Here is a new WIP patch. I have plenty of things to tidy up (see note
at end), but the main ideas are now pretty clear and I'd appreciate
some feedback. The main changes since the last patch, other than
debugging, are:

* the number of batches now increases if work_mem would be exceeded;
the work of 'shrinking' the hash table in memory in that case is done
in parallel

* work_mem accounting is done at chunk level, instead of tuples

* interlocking has been rethought

Previously, I had some ideas about using some lock free tricks for
managing chunks of memory, but you may be relieved to hear that I
abandoned those plans. Now, atomic ops are used only for one thing:
pushing tuples into the shared hash table buckets. An LWLock called
'chunk_lock' protects various linked lists of chunks of memory, and
also the shared work_mem accounting. The idea is that backends can
work independently on HASH_CHUNK_SIZE blocks of tuples at a time in
between needing to acquire that lock briefly. Also, there is now a
second barrier, used to coordinate hash table shrinking. This can
happen any number of times during PHJ_PHASE_HASHING and
PHJ_PHASE_LOADING_BATCH(n) phases as required to stay under work_mem,
so it needed to be a separate barrier.

The communication in this patch is a bit more complicated than other
nearby parallel query projects I've looked at; probably the worst bit
is the leader deadlock avoidance stuff (see
ExecHashCheckForEarlyExit), and the second worst bit is probably the
switch statements for allowing participants to show up late and get in
sync, which makes that other problem even more annoying; without those
problems and with just the right kind of reusable shared tuplestore,
this would be a vastly simpler patch. Those are not really
fundamental problems of parallel joins using a shared hash tables, but
they're problems I don't have a better solution to right now.

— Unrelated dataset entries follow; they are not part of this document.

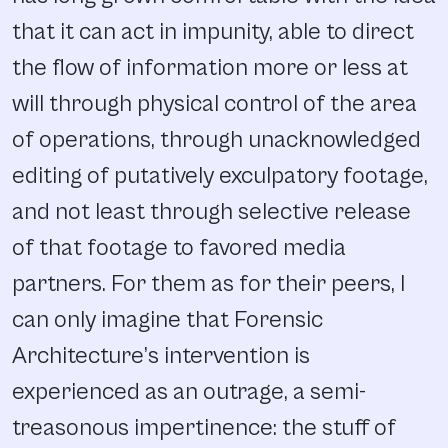
that it can act in impunity, able to direct
the flow of information more or less at
will through physical control of the area
of operations, through unacknowledged
editing of putatively exculpatory footage,
and not least through selective release
of that footage to favored media
partners. For them as for their peers, I
can only imagine that Forensic
Architecture’s intervention is
experienced as an outrage, a semi-
treasonous impertinence: the stuff of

Stepping back a bit, I am aware of the following approaches to hash
join parallelism:

1. Run the inner plan and build a private hash table in each
participant, and then scatter the outer plan arbitrarily across
participants. This is what 9.6 does, and it's a good plan for small
hash tables with fast inner plans, but a terrible plan for expensive
or large inner plans. Communication overhead: zero; CPU overhead:
runs the inner plan in k workers simultaneously; memory overhead:
builds k copies of the hashtable; disk overhead: may need to spill k
copies of all batches to disk if work_mem exceeded; restrictions:
Can't do right/full joins because no shared 'matched' flags.

2. Run a partition-wise hash join[1]. Communication overhead: zero;
CPU overhead: zero; memory overhead: zero; disk overhead: zero;
restrictions: the schema must include compatible partition keys, and
potential parallelism is limited by the number of partitions.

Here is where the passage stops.